Washington [US]: Researchers have developed new technology to monitor cholesterol in brain tissue which could uncover its relation to neurodegenerative disease and pave the way for the development of new treatments. The research, published in the Proceedings of the National Academy of Sciences of the USA, shows the major locations of cholesterol in the brain and what molecules it can be converted to.

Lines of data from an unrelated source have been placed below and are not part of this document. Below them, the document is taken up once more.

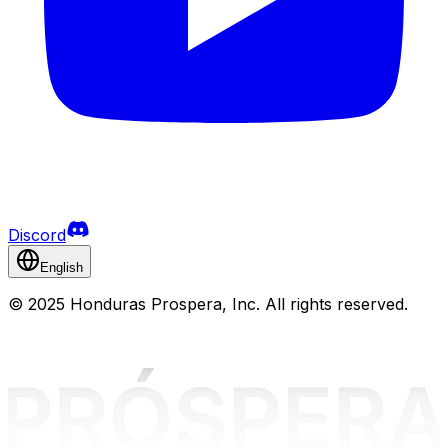
Discord
English
©
2025 Honduras Prospera, Inc. All rights reserved.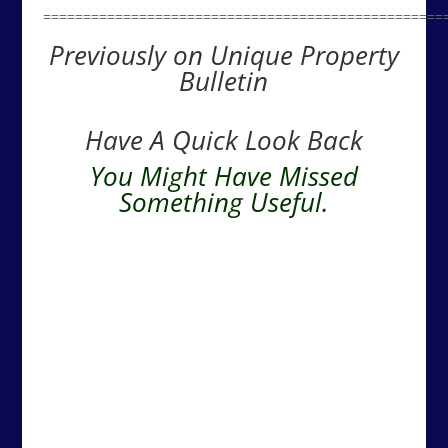
==================================================
Previously on Unique Property
Bulletin
Have A Quick Look Back
You Might Have Missed
Something Useful.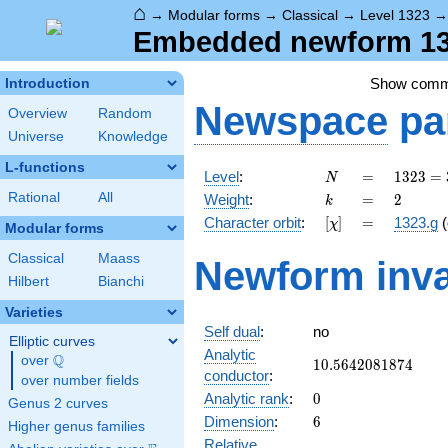
⌂
→
Modular forms
→
Classical
→
Level 1323
Embedded newform 132
Show com
Introduction
Newspace
pa
Overview
Random
Universe
Knowledge
L-functions
N
=
1323
Level
:
=
1
3
2
3
=
N
=
k
=
2
Rational
All
Weight
:
=
2
k
3^{3}
[\chi]
=
Character orbit
:
[
]
=
1323.g
(
χ
\cdot
Modular forms
7^{2}
Classical
Maass
Newform inva
Hilbert
Bianchi
Varieties
Self dual
:
no
Elliptic curves
Analytic
Q
over
\Q
10.5642081874
1
0
.
5
6
4
2
0
8
1
8
7
4
conductor
:
over number fields
0
Analytic rank
:
0
Genus 2 curves
6
Dimension
:
6
Higher genus families
Relative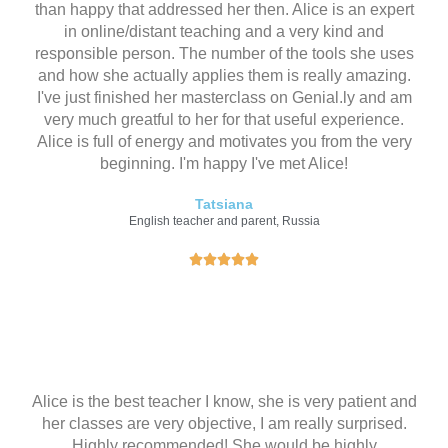
than happy that addressed her then. Alice is an expert
in online/distant teaching and a very kind and
responsible person. The number of the tools she uses
and how she actually applies them is really amazing.
I've just finished her masterclass on Genial.ly and am
very much greatful to her for that useful experience.
Alice is full of energy and motivates you from the very
beginning. I'm happy I've met Alice!
Tatsiana
English teacher and parent, Russia
评





分
为
5
（
共
5
Alice is the best teacher I know, she is very patient and
）
her classes are very objective, I am really surprised.
Highly recommended! She would be highly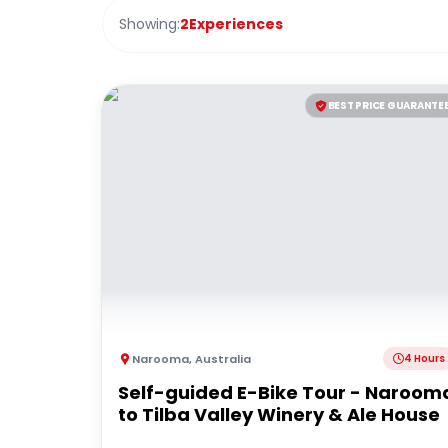
Showing:
2
Experiences
BEST PRICE GUARANTE
Narooma
,
Australia
4 Hours
Self-guided E-Bike Tour - Naroom
to Tilba Valley Winery & Ale House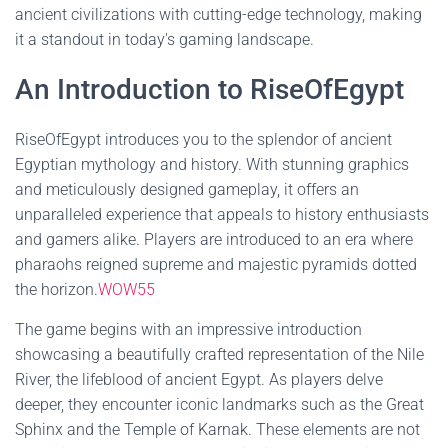
ancient civilizations with cutting-edge technology, making
it a standout in today's gaming landscape.
An Introduction to RiseOfEgypt
RiseOfEgypt introduces you to the splendor of ancient
Egyptian mythology and history. With stunning graphics
and meticulously designed gameplay, it offers an
unparalleled experience that appeals to history enthusiasts
and gamers alike. Players are introduced to an era where
pharaohs reigned supreme and majestic pyramids dotted
the horizon.
WOW55
The game begins with an impressive introduction
showcasing a beautifully crafted representation of the Nile
River, the lifeblood of ancient Egypt. As players delve
deeper, they encounter iconic landmarks such as the Great
Sphinx and the Temple of Karnak. These elements are not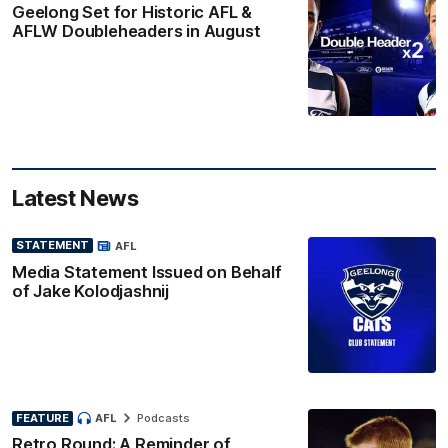
Geelong Set for Historic AFL &
AFLW Doubleheaders in August
Latest News
STATEMENT
AFL
Media Statement Issued on Behalf
of Jake Kolodjashnij
FEATURE
AFL
Podcasts
Retro Round: A Reminder of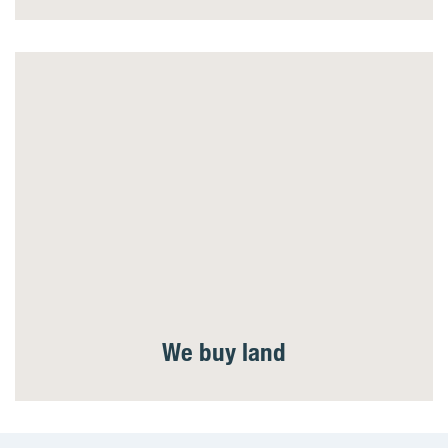
We buy land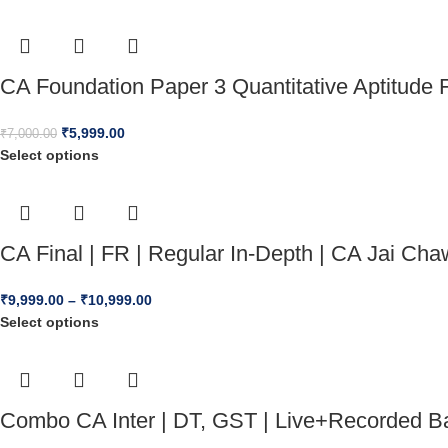
CA Foundation Paper 3 Quantitative Aptitude 
₹
5,999.00
₹
7,000.00
Select options
CA Final | FR | Regular In-Depth | CA Jai 
₹
9,999.00
–
₹
10,999.00
Select options
Combo CA Inter | DT, GST | Live+Recorded Ba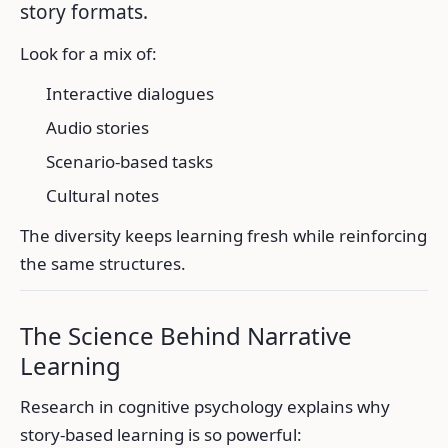
story formats.
Look for a mix of:
Interactive dialogues
Audio stories
Scenario-based tasks
Cultural notes
The diversity keeps learning fresh while reinforcing
the same structures.
The Science Behind Narrative
Learning
Research in cognitive psychology explains why
story-based learning is so powerful: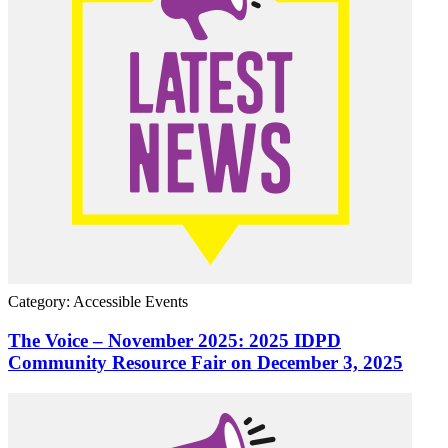
Category: Accessible Events
The Voice – November 2025: 2025 IDPD
Community Resource Fair on December 3, 2025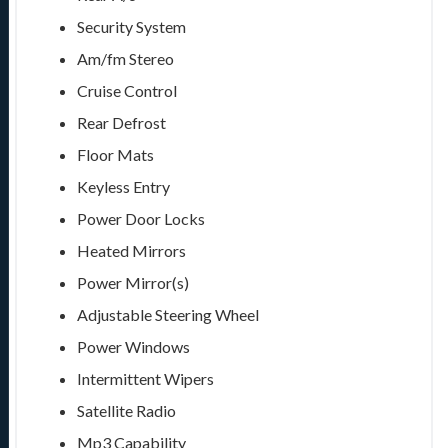
Security System
Am/fm Stereo
Cruise Control
Rear Defrost
Floor Mats
Keyless Entry
Power Door Locks
Heated Mirrors
Power Mirror(s)
Adjustable Steering Wheel
Power Windows
Intermittent Wipers
Satellite Radio
Mp3 Capability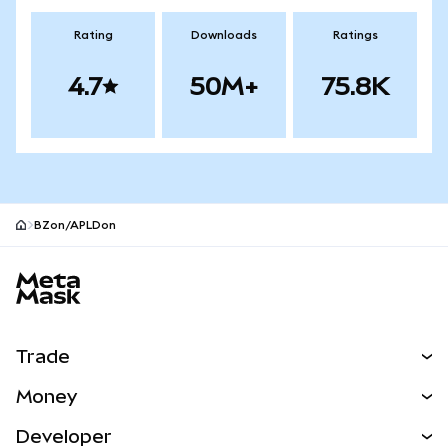
Rating
Downloads
Ratings
4.7
50M+
75.8K
BZon/APLDon
MetaMask site footer
Trade
Swap
Money
Predict
NEW
Buy
Developer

The brain is a remarkably complex organ, with cholesterol and its metabolites underpinning the brain's function. Dysregulated cholesterol metabolism is linked to a number of neurodegenerative disorders including Alzheimer's, Parkinson's, Huntington's disease, multiple sclerosis and motor neurone disease. It is known that cholesterol is not evenly distributed across different brain regions; however, up until now there has been no technology available to map cholesterol metabolism in defined locations of the brain at microscopic levels, and to visualise how it changes in pathological niches in the brain.
Here, researchers describe an advanced mass spectrometry imaging platform to reveal spatial cholesterol metabolism in mouse brain at micrometre resolution from tissue slices. The researchers mapped not only cholesterol, but also biologically active metabolites arising from cholesterol turnover. For example, they found that 24S-hydroxycholesterol, the major cholesterol metabolite in the brain, is about ten times more abundant in striatum than in the cerebellum, two regions involved in different ways in voluntary movement and cognition.